Brad, grinning, towered behind her.
17
IN THE OLDS’ SPEEDOMETER
, the green ribbon grew longer, extending to seventy-five, eighty, as Brad floated them past a string of slower cars. He steered with one hand, his arm straight to the wheel, and kept glancing over his shoulder at Joe, chatting with his happy, boasting mixture of enthusiasm and disbelief, as if the world were full of marvels he could scarcely credit.

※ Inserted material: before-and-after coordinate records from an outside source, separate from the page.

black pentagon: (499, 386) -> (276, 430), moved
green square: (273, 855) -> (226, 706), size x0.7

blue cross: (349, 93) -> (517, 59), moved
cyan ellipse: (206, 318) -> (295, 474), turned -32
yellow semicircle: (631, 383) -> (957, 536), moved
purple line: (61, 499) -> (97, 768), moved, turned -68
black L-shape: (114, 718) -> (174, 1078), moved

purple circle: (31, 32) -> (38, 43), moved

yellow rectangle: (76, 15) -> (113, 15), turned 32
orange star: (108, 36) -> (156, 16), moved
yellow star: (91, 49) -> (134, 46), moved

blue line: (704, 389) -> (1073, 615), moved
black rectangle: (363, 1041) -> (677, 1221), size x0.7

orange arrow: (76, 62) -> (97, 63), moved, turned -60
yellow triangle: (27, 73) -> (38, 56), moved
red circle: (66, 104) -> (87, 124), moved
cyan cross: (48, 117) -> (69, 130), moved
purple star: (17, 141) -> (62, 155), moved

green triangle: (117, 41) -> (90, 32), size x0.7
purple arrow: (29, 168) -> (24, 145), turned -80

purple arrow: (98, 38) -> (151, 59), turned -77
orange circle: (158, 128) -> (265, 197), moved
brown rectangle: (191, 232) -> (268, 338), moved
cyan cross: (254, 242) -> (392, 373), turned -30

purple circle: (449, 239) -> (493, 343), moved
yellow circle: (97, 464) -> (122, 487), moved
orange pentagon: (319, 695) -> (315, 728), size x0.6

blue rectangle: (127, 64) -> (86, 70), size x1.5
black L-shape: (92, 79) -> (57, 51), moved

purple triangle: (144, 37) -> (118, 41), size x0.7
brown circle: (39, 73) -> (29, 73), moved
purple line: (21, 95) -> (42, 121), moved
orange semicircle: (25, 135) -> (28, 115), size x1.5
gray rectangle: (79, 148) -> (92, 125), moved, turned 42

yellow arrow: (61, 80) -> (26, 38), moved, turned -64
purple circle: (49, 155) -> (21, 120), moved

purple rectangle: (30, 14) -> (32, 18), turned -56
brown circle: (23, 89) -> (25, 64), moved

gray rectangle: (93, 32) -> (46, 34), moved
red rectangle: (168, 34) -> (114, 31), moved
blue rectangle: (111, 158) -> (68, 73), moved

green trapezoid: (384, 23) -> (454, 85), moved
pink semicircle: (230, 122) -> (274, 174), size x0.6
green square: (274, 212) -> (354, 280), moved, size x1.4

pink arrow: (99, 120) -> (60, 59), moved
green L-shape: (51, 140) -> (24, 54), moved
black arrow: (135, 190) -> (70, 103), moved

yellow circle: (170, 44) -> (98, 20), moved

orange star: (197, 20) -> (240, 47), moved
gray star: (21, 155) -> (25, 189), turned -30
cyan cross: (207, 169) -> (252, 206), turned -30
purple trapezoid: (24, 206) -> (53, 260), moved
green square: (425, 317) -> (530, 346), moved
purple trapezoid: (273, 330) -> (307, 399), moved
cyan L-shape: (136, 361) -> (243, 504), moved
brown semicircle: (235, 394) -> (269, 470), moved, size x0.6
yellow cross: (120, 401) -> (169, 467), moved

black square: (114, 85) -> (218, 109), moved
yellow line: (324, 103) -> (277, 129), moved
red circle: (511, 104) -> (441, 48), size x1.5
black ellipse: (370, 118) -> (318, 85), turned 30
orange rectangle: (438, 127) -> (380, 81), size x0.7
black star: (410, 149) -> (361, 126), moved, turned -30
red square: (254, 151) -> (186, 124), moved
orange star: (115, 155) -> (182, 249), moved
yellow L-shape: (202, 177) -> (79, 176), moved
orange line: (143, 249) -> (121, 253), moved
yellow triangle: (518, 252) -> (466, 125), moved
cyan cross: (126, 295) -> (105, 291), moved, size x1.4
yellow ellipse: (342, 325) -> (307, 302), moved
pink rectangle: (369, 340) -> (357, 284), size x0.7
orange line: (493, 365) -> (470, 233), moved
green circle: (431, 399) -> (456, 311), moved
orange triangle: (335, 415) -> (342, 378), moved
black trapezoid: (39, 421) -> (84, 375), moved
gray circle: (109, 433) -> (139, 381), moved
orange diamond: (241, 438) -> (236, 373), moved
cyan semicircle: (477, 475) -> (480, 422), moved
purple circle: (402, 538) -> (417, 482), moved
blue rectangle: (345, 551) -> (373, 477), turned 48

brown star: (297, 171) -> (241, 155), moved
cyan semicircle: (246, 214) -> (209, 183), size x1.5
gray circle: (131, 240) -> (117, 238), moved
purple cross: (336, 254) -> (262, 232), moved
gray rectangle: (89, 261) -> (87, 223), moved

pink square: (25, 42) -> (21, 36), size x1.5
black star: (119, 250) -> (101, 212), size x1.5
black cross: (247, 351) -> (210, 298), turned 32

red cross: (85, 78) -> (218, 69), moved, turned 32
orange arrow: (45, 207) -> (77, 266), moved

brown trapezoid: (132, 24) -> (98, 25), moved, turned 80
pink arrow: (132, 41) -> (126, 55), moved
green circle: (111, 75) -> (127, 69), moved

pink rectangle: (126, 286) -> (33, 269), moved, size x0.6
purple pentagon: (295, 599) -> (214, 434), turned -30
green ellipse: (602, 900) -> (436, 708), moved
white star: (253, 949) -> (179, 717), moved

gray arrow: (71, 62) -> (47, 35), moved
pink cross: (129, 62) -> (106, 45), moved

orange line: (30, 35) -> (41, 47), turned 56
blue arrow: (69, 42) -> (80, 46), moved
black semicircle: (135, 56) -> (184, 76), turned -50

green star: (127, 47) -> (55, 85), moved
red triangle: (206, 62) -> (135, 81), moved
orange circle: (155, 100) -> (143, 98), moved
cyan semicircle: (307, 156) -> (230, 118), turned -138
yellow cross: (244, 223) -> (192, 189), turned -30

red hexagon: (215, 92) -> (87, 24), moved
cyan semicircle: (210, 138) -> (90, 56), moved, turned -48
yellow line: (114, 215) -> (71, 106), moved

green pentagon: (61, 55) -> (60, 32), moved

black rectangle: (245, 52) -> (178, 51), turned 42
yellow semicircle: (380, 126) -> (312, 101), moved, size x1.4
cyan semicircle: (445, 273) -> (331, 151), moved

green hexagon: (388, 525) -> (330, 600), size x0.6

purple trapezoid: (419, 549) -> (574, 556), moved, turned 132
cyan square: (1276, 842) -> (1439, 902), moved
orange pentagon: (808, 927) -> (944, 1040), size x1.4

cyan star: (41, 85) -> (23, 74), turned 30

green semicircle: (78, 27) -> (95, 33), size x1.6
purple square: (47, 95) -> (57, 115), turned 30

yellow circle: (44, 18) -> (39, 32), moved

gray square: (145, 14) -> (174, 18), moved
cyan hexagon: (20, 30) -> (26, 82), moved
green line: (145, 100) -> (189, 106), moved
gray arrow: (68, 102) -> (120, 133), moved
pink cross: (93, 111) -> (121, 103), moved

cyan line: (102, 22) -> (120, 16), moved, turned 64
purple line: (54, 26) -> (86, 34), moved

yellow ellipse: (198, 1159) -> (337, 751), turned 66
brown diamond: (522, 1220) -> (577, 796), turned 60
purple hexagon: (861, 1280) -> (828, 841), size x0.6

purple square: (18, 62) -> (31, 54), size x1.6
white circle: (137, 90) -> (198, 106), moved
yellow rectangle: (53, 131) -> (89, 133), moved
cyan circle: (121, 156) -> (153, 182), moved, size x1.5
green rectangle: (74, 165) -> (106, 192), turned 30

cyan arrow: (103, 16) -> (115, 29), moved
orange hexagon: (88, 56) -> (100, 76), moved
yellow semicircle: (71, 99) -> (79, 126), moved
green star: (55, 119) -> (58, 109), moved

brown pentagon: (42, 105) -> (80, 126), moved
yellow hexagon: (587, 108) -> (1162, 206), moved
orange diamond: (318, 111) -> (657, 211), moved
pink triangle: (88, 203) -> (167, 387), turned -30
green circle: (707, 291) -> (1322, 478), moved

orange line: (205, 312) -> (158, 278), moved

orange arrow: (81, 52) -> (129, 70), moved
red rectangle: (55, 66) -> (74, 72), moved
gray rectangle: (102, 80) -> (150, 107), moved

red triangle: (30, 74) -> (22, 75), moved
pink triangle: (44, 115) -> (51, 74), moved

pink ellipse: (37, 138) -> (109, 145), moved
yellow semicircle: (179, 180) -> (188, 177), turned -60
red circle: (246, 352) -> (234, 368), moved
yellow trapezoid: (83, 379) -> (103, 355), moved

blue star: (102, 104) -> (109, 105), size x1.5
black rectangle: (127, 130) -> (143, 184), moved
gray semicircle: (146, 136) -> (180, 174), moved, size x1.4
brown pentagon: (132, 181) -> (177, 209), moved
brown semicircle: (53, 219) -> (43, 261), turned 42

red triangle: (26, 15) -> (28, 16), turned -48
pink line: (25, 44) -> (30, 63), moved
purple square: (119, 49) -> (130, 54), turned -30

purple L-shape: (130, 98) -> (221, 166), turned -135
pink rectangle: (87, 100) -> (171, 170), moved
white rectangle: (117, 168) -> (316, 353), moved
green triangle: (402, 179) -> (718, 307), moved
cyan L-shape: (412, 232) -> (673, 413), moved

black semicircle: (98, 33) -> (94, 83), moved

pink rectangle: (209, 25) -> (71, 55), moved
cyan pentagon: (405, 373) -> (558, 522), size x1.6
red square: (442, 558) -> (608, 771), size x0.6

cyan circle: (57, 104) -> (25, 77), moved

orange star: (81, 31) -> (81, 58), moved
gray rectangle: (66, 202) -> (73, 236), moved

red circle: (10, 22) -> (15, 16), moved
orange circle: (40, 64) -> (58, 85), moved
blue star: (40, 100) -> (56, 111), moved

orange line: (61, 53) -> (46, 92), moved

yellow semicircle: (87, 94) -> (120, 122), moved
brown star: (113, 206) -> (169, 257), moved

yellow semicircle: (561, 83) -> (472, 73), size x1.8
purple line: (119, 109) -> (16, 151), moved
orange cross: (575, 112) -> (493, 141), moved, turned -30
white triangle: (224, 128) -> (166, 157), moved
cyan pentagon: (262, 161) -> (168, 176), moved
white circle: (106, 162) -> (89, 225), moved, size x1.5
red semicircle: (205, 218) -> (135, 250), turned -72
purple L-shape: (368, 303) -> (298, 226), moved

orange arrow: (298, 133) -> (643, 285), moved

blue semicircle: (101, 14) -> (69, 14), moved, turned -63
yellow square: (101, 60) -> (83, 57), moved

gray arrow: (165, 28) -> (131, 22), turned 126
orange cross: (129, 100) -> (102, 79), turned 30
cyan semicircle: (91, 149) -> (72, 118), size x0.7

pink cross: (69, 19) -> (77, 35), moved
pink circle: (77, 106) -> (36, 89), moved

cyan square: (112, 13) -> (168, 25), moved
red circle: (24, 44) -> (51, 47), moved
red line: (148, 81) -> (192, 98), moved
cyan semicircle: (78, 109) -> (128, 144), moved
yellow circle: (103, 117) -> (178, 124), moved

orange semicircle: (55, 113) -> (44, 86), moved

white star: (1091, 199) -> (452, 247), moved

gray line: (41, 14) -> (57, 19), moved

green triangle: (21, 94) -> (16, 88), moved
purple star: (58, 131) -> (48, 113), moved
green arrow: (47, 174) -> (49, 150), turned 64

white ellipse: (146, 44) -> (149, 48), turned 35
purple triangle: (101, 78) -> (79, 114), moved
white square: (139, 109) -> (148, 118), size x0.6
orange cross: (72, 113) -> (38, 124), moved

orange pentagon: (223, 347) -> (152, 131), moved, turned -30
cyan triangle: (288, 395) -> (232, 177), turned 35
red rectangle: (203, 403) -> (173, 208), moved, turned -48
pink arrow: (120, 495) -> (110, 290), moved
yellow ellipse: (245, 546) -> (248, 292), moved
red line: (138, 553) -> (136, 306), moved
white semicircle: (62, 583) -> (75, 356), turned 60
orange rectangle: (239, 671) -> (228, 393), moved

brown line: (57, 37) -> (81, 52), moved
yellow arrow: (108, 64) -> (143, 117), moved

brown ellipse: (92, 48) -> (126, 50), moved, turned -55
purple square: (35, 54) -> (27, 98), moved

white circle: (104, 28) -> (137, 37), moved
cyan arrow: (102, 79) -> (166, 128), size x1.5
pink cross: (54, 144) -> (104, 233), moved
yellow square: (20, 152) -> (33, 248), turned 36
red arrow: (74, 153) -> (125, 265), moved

“Too fast,” Anna said from the seat beside him. Her dark glasses gave her a convalescent air. She had a headache, and for the last half-hour had kept mostly silent. They were on their way to Niagara Falls. The trip had been Liz’s idea: Anna, unlike the rest of them, had never seen the Falls, and wouldn’t it be nice for the four of them to go down? So here they were, on the day after the party, in Brad’s father’s black 98, watching the oncoming lane where a tractor and wagon had just pulled into their path.
“Brad,” Joe warned from the back seat.
“I got it,” Brad said, and at the last second, while fascination hovered at the edge of horror, he tucked the Olds behind a station wagon.
“You see,” Brad said cheerfully, “if we’d been going any slower we’d be dead.” In the filthy window of the station wagon a child was waving frantically.
“If you’d been going any slower, we wouldn’t have been out there,” Anna said dryly, and Joe, sitting directly behind her, thought, How can you go out with him?
Through gaps in the trees, Lake Ontario gleamed dully like sheet metal. Their near-miss had filled the car with silence. The bitter, devouring land fled past in its post-harvest brownness. A dog ran down a hedged drive, its bark small and faraway. On a porch, a carved pumpkin scowled. After their exchange over the Shelley, Joe had not been able to talk alone with Anna again. He felt there was unfinished business between them. He’d asked her to go out with him, and in that moment felt he had brought her, her head bowed away from him, to the edge of a response that would reveal something new, that would break them out into new territory. Perhaps his doom lay there, but he was more inclined to think her answer would favour him, for he clung to a conviction that they were bound at a level she must eventually acknowledge. The centre of his awareness was the soft helmet of her hair, not two feet away, and her face, looking straight ahead, alive with expressions he could not see. He felt he was alone with her — the others in the car were no more important than strangers — and that she felt this way too.
They came down through the city of Niagara Falls, past the empty motels and cavernous eating joints, past the low hall with its shadowy bumper cars, huddled together for the winter, past a ten-foot-high picture of a bearded fat lady: Rasputin with breasts.